Notes : 現時点での参加チーム数です。これは CTF Time に登録しているチームの参加予定数です。数が多ければ、終了後の writeup が期待できます。
参加したい大会が決まったら、次は実際に参加登録を行います。
これは CTF Time では行えないため、実際に大会の公式URLにアクセスします。URL は CTF TIme に載っているので、そこから飛びます。
この例では Official URL: https://ctf.utsacyber.com/ にアクセスします。
基本的には良くあるWebサービス同様に登録するだけです。大会によって様々ですが、この初回登録時に参加チームを選ぶ場合もありますが、基本的には参加者の情報 (メールアドレスとパスワード) を登録するだけです。
ここで登録した内容でログインできるようになります。
また、ルールについて公開されている場合もありますので、目を通しておくと良いでしょう。
開催直前までサイトにアクセスできない場合がある
参加登録の段階で CTF が始まっているんじゃないかと思うぐらい「参加手順」が良くわからない大会がある
大会ページが攻撃されている場合が結構ある
大会の参加に失敗してしまった場合は、気にせず他の大会に参加しましょう。
絶対にやっておいた方が良いことは、以下の2点です。
ルールの確認
フラグ形式の確認 (普通はフラグ確認系の問題が用意されていますが、一応確認しておきます)
特にフラグ形式は問題 (特に Crypto) を解くためのヒントになる場合が多いため、最初に絶対抑えておきましょう。
良くあるフラグ形式は xxxx{yyyyyyyy} のような形です。
xxxx : 大会ごとの固有の文字列や flag , ctf などが多いです。
yyyy : 完全にランダムな文字列、ハッシュ値、英語の文章、英語の文章をちょっと変化させたものなど大会によって様々です。
英語の文章の場合、頑張れば推測できる場合もあります。
問題数と出題ジャンルは大会によって様々です。一応、開催期間が長い大会は問題数が多い傾向にあるように思います。
頑張って問題を解いていきましょう。
問題の得点は変動制になっている場合が多いです。つまり、ベースの得点があり、さらに解いた人数に応じてその得点が減っていきます。

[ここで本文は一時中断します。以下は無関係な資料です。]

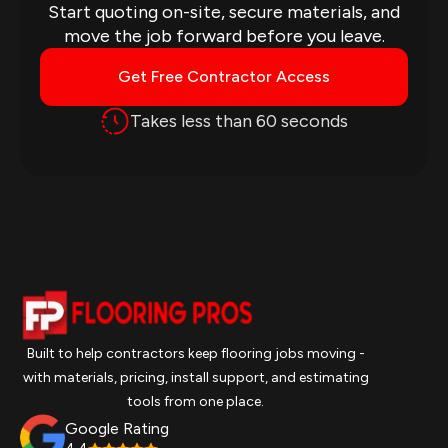
Start quoting on-site, secure materials, and
move the job forward before you leave.
Get Free Contractor Access
Takes less than 60 seconds
Built to help contractors keep flooring jobs moving -
with materials, pricing, install support, and estimating
tools from one place.
Google Rating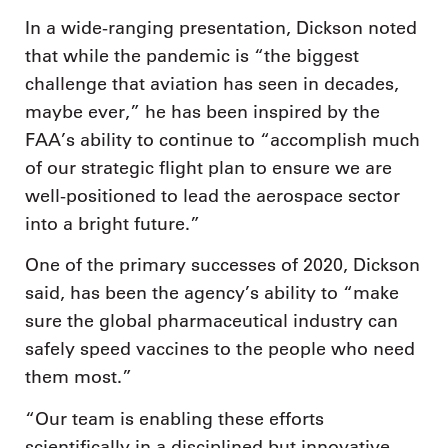
In a wide-ranging presentation, Dickson noted
that while the pandemic is “the biggest
challenge that aviation has seen in decades,
maybe ever,” he has been inspired by the
FAA’s ability to continue to “accomplish much
of our strategic flight plan to ensure we are
well-positioned to lead the aerospace sector
into a bright future.”
One of the primary successes of 2020, Dickson
said, has been the agency’s ability to “make
sure the global pharmaceutical industry can
safely speed vaccines to the people who need
them most.”
“Our team is enabling these efforts
scientifically in a disciplined but innovative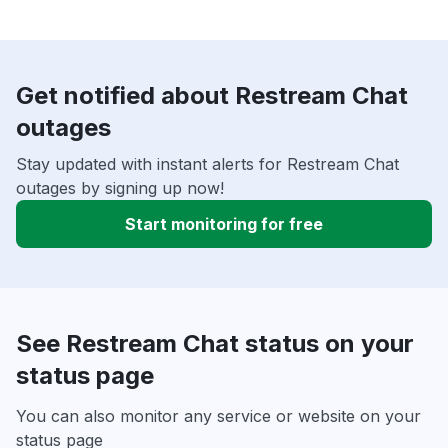
Get notified about Restream Chat
outages
Stay updated with instant alerts for Restream Chat
outages by signing up now!
Start monitoring for free
See Restream Chat status on your
status page
You can also monitor any service or website on your
status page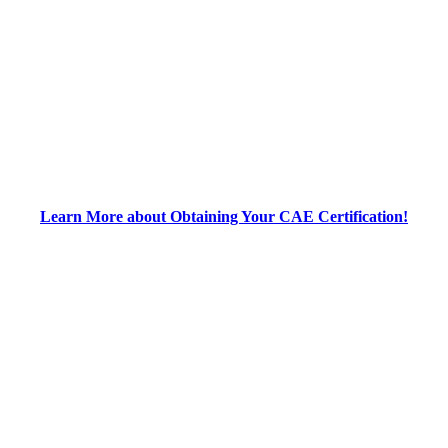
Learn More about Obtaining Your CAE Certification!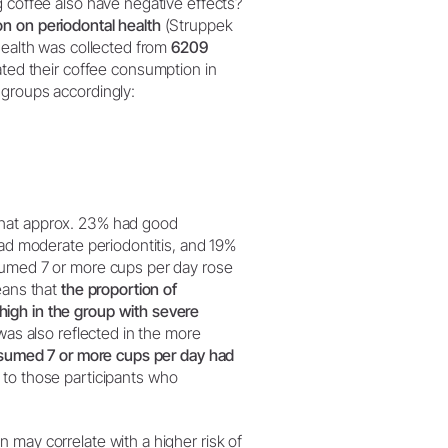
g coffee also have negative effects?
on on periodontal health
(Struppek
 health was collected from
6209
tated their coffee consumption in
 groups accordingly:
that approx. 23% had good
had moderate periodontitis, and 19%
sumed 7 or more cups per day rose
eans that
the proportion of
igh in the group with severe
as also reflected in the more
onsumed 7 or more cups per day had
to those participants who
 may correlate with a higher risk of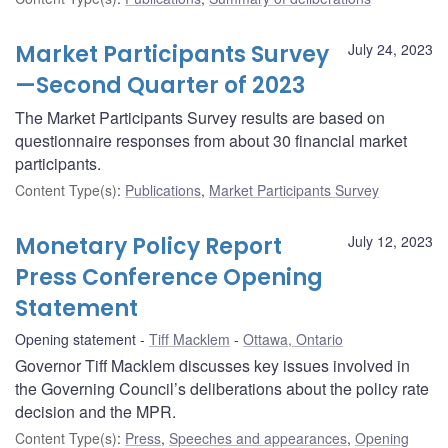
Market Participants Survey
July 24, 2023
—Second Quarter of 2023
The Market Participants Survey results are based on
questionnaire responses from about 30 financial market
participants.
Content Type(s)
:
Publications
,
Market Participants Survey
Monetary Policy Report
July 12, 2023
Press Conference Opening
Statement
Opening statement
Tiff Macklem
Ottawa, Ontario
Governor Tiff Macklem discusses key issues involved in
the Governing Council’s deliberations about the policy rate
decision and the MPR.
Content Type(s)
:
Press
,
Speeches and appearances
,
Opening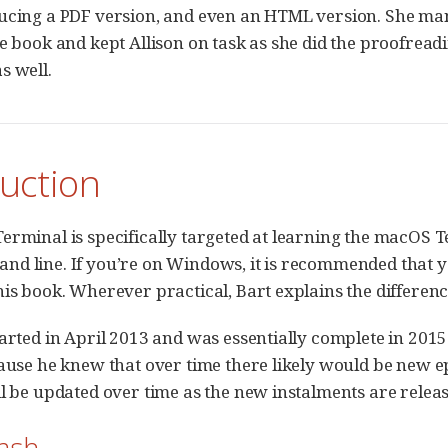
ucing a PDF version, and even an HTML version. She man
e book and kept Allison on task as she did the proofreadi
s well.
uction
erminal is specifically targeted at learning the macOS Te
d line. If you’re on Windows, it is recommended that 
his book. Wherever practical, Bart explains the differe
tarted in April 2013 and was essentially complete in 2015 
cause he knew that over time there likely would be new 
ll be updated over time as the new instalments are releas
Bash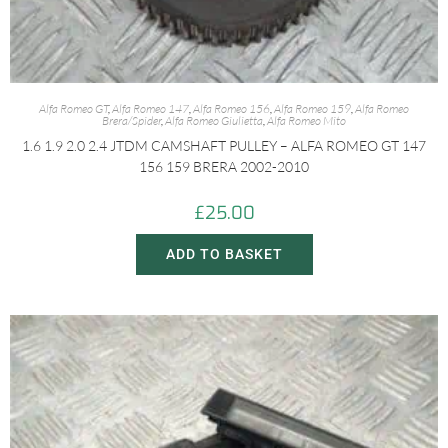
Alfa Romeo GT
,
Alfa Romeo 147
,
Alfa Romeo 156
,
Alfa Romeo 159
,
Alfa Romeo
Brera/Spider
,
Alfa Romeo Giulietta
,
Alfa Romeo Mito
1.6 1.9 2.0 2.4 JTDM CAMSHAFT PULLEY – ALFA ROMEO GT 147
156 159 BRERA 2002-2010
£
25.00
ADD TO BASKET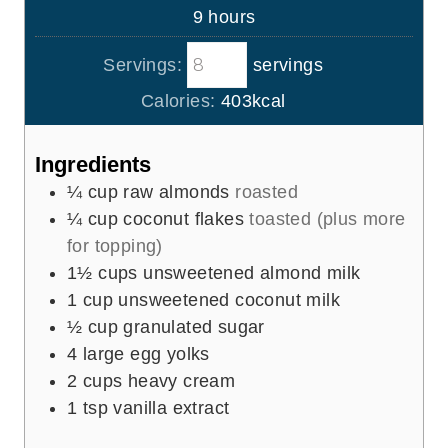
u
h
9
hours
e
r
o
s
s
Servings:
servings
u
r
Calories:
403
kcal
s
Ingredients
¼
cup
raw almonds
roasted
¼
cup
coconut flakes
toasted (plus more
for topping)
1½
cups
unsweetened almond milk
1
cup
unsweetened coconut milk
½
cup
granulated sugar
4
large egg yolks
2
cups
heavy cream
1
tsp
vanilla extract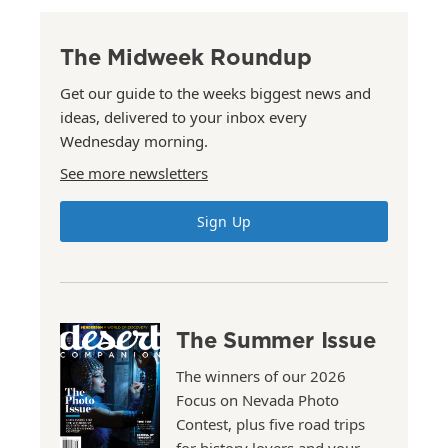
The Midweek Roundup
Get our guide to the weeks biggest news and
ideas, delivered to your inbox every
Wednesday morning.
See more newsletters
Sign Up
The Summer Issue
The winners of our 2026
Focus on Nevada Photo
Contest, plus five road trips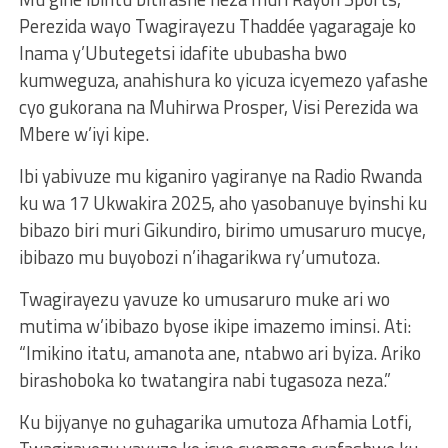
Perezida wayo Twagirayezu Thaddée yagaragaje ko
Inama y’Ubutegetsi idafite ububasha bwo
kumweguza, anahishura ko yicuza icyemezo yafashe
cyo gukorana na Muhirwa Prosper, Visi Perezida wa
Mbere w’iyi kipe.
Ibi yabivuze mu kiganiro yagiranye na Radio Rwanda
ku wa 17 Ukwakira 2025, aho yasobanuye byinshi ku
bibazo biri muri Gikundiro, birimo umusaruro mucye,
ibibazo mu buyobozi n’ihagarikwa ry’umutoza.
Twagirayezu yavuze ko umusaruro muke ari wo
mutima w’ibibazo byose ikipe imazemo iminsi. Ati:
“Imikino itatu, amanota ane, ntabwo ari byiza. Ariko
birashoboka ko twatangira nabi tugasoza neza.”
Ku bijyanye no guhagarika umutoza Afhamia Lotfi,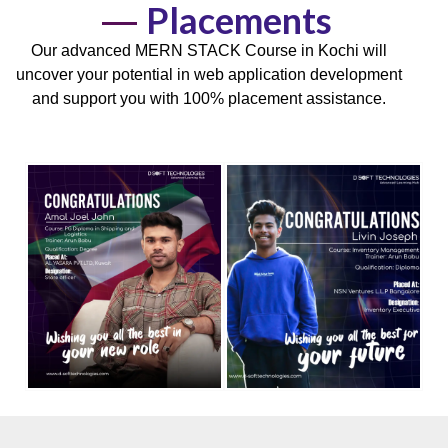
Placements
Our advanced MERN STACK Course in Kochi will
uncover your potential in
web application development
and support you with
100% placement
assistance.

また、いつ解いても得点は同じです。最終的なスコアの合計で順位が決まります。
順位はチーム (登録していない場合は個人) でリアルタイムに確認することができるため、結構面白いです。
CTF で問題を解けるようになるためには、終了後の行動がかなり大事です。
できるだけ以下の作業を行いましょう。
解けた問題について writeup を書く
大会参加時の解き方、さらにはもっと効率的な解法等についての考察
解けなかった問題の writeup を読む
実際に writeup を見ながらフラグを取得してみましょう。
この2つを行うだけで、どんどん成長できます。
ジャンルごとに必要なスキルは様々ですが、どのジャンルにも共通して必要となるスキルは Google 検索能力と英語です。